One of the questions that remained unanswered by previous models was to what extent anergy contributes to the overall process of tumor escape from T cell responses. Interestingly, NFAT1 deficiency does not seem to have a marked effect on T-cell activation, possibly due to a compensatory effect by NFAT2. Nevertheless, Nfat1−/− T cells are less susceptible to anergizing stimuli., As NFAT1-deficient cells can mount T-cell responses but fail to normally undergo anergy, we used this model as a tool to evaluate the relative contribution of helper T-cell anergy to tumor immune escape. Mice bearing anergy-resistant T cells were able to control tumor growth more efficiently than their wild type counterparts, which was reflected by a reduced tumor growth rate and hence in a delayed appearance of detectable melanoma lesions. This process was dependent of CD8+ cells and likely reflected the ability of NFAT1-deficient cells to provide efficient help to tumor-specific CD8+ T-cell populations. However, this benefit was eventually overcome, allowing tumors to grow. These results indicate that, as previously proposed, anergy occurs early during the establishment of antitumor T-cell responses, and that other immunosuppressive mechanisms are activated later during tumor progression to inhibit antitumor T-cell responses.

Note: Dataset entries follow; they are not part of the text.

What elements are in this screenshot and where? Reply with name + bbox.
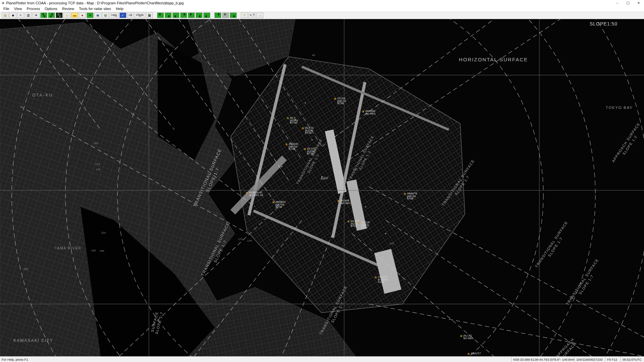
minimize-button[interactable]: – <box>612 0 623 6</box>
aircraft-target[interactable]: ✈JAL118JA881JB763 <box>358 221 370 229</box>
toolbar-separator <box>211 15 214 15</box>
aircraft-icon: ✈ <box>245 191 249 195</box>
smiley-button[interactable]: ☺ <box>63 12 70 18</box>
status-function-keys: F9 F12 <box>605 357 621 362</box>
table-button[interactable]: ▦ <box>146 12 153 18</box>
spot-elevation: 172 <box>238 238 243 241</box>
record-button[interactable]: ● <box>79 12 86 18</box>
map-label: HORIZONTAL SURFACE <box>459 57 528 62</box>
aircraft-target[interactable]: ✈ANA441JA805AB738 <box>285 143 299 150</box>
aircraft-target[interactable]: ✈ANA257 <box>467 352 481 355</box>
map-view-button[interactable]: ▚ <box>40 12 47 18</box>
surface-label: TRANSITIONAL SURFACESLOPE 1:7 <box>441 159 480 210</box>
aircraft-target[interactable]: ✈JAL121NO-REG <box>460 335 474 340</box>
smiley-icon: ☺ <box>65 14 68 17</box>
hold-icon: ▬ <box>73 14 76 17</box>
maximize-button[interactable]: □ <box>623 0 633 6</box>
aircraft-target[interactable]: ✈JAL165JA336JB738 <box>304 147 316 155</box>
mlat-button[interactable]: ◉ <box>94 12 101 18</box>
window-title: PlanePlotter from COAA - processing TCP … <box>6 1 184 5</box>
aircraft-target[interactable]: ✈ANA864JA879AB738 <box>272 201 286 208</box>
spot-elevation: 214 <box>101 231 106 234</box>
menu-process[interactable]: Process <box>24 6 42 11</box>
share-8-button[interactable]: ▝ <box>214 12 221 18</box>
aircraft-icon: ✈ <box>336 199 340 203</box>
aircraft-target[interactable]: ✈ANA566NO-REG <box>362 110 376 115</box>
share-6-icon: ▗ <box>198 14 201 17</box>
menu-tools-for-radar-sites[interactable]: Tools for radar sites <box>76 6 113 11</box>
share-6-button[interactable]: ▗ <box>196 12 203 18</box>
aircraft-icon: ✈ <box>374 275 378 279</box>
surface-label: TRANSITIONAL SURFACESLOPE 1:7 <box>565 258 604 309</box>
altitude-button[interactable]: Alt <box>127 12 134 18</box>
map-canvas[interactable]: SLOPE1:50HORIZONTAL SURFACETOKYO BAYOTA-… <box>0 19 644 356</box>
share-4-icon: ▝ <box>182 14 185 17</box>
aircraft-label: JAL610JA329JB738 <box>305 127 314 134</box>
stop-icon: ■ <box>12 14 14 17</box>
globe-button[interactable]: ◍ <box>102 12 109 18</box>
map-label: OTA-KU <box>32 93 53 98</box>
share-2-button[interactable]: ▗ <box>165 12 172 18</box>
surface-label: TRANSITIONAL SURFACESLOPE 1:2 <box>347 135 379 184</box>
replay-button[interactable]: ✈ <box>87 12 94 18</box>
share-7-icon: ▖ <box>206 14 208 17</box>
share-1-icon: ▘ <box>159 14 162 17</box>
aircraft-icon: ✈ <box>467 352 471 356</box>
chart-view-icon: ▞ <box>50 14 53 17</box>
spectrum-button[interactable]: ▥ <box>25 12 32 18</box>
aircraft-target[interactable]: ✈CAL221B-18301A333 <box>374 276 388 284</box>
share-9-button[interactable]: ▘ <box>222 12 229 18</box>
share-2-icon: ▗ <box>167 14 170 17</box>
share-8-icon: ▝ <box>217 14 219 17</box>
hold-button[interactable]: ▬ <box>71 12 78 18</box>
menu-options[interactable]: Options <box>42 6 60 11</box>
share-1-button[interactable]: ▘ <box>157 12 164 18</box>
aircraft-label: JAL908NO-REG <box>340 199 351 204</box>
aircraft-icon: ✈ <box>284 142 288 146</box>
aircraft-target[interactable]: ✈ANA678JA819AB788 <box>404 192 417 200</box>
select-button[interactable]: ✓ <box>119 12 126 18</box>
share-7-button[interactable]: ▖ <box>203 12 210 18</box>
spot-elevation: 230 <box>100 249 104 252</box>
share-10-button[interactable]: ▗ <box>230 12 237 18</box>
night-view-button[interactable]: ▚ <box>56 12 63 18</box>
aircraft-target[interactable]: ✈52U16JA811XB738 <box>334 97 346 105</box>
menu-view[interactable]: View <box>12 6 24 11</box>
stop-button[interactable]: ■ <box>9 12 16 18</box>
aircraft-target[interactable]: ✈JAL908NO-REG <box>337 199 351 204</box>
tip-button[interactable]: ☉ <box>241 12 248 18</box>
flight-button[interactable]: Flight <box>135 12 145 18</box>
share-3-button[interactable]: ▖ <box>172 12 179 18</box>
chart-view-button[interactable]: ▞ <box>48 12 55 18</box>
heading-button[interactable]: Hdg <box>110 12 119 18</box>
menu-file[interactable]: File <box>1 6 12 11</box>
context-help-button[interactable]: ↖? <box>249 12 256 18</box>
expand-button[interactable]: → <box>256 12 263 18</box>
map-overlay: SLOPE1:50HORIZONTAL SURFACETOKYO BAYOTA-… <box>0 19 644 356</box>
aircraft-target[interactable]: ✈HVN/JAL45NO-REG 0X <box>246 191 263 196</box>
signal-button[interactable]: ≈ <box>17 12 24 18</box>
aircraft-target[interactable]: ✈JAL3JA740JB77W <box>286 117 298 124</box>
surface-label: TRANSITIONAL SURFACESLOPE 1:7 <box>534 220 573 272</box>
menu-help[interactable]: Help <box>113 6 126 11</box>
heading-icon: Hdg <box>111 14 117 17</box>
open-file-button[interactable]: ▤ <box>2 12 9 18</box>
window-controls: – □ × <box>612 0 644 6</box>
menu-review[interactable]: Review <box>60 6 76 11</box>
aircraft-target[interactable]: ✈JAL610JA329JB738 <box>302 127 314 134</box>
aircraft-list-button[interactable]: ✈ <box>33 12 40 18</box>
spot-elevation: 173 <box>95 163 100 166</box>
spot-elevation: 43 <box>312 54 315 57</box>
close-button[interactable]: × <box>633 0 644 6</box>
share-5-icon: ▘ <box>190 14 193 17</box>
share-4-button[interactable]: ▝ <box>180 12 187 18</box>
share-9-icon: ▘ <box>224 14 227 17</box>
aircraft-label: JAL165JA336JB738 <box>307 147 316 155</box>
replay-icon: ✈ <box>89 14 91 17</box>
surface-label: TRANSITIONAL SURFACESLOPE 1:7 <box>192 148 228 210</box>
aircraft-label: ANA864JA879AB738 <box>275 201 285 208</box>
surface-label: APPROACHSURFACE <box>555 337 579 356</box>
map-label: SLOPE1:50 <box>590 21 618 26</box>
toolbar-separator <box>154 15 156 15</box>
share-5-button[interactable]: ▘ <box>188 12 195 18</box>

Our results demonstrate that the NFAT-regulated expression of anergy-associated genes is responsible for the induction of tumor-antigen specific helper T cell anergy (Fig. 1) and that this process significantly limits antitumor T cell responses and promotes immune evasion early in the oncogenic process. Several therapeutic approaches have been analyzed to boost antitumor responses, ranging from the blockade of inhibitory receptors to the adoptive transfer of antigen-specific T cells. We propose that inhibiting anergy by targeting specific NFAT complexes or the downstream genes may represent a powerful means to boost antitumor T cell responses and increase the efficacy of immunotherapeutic approaches.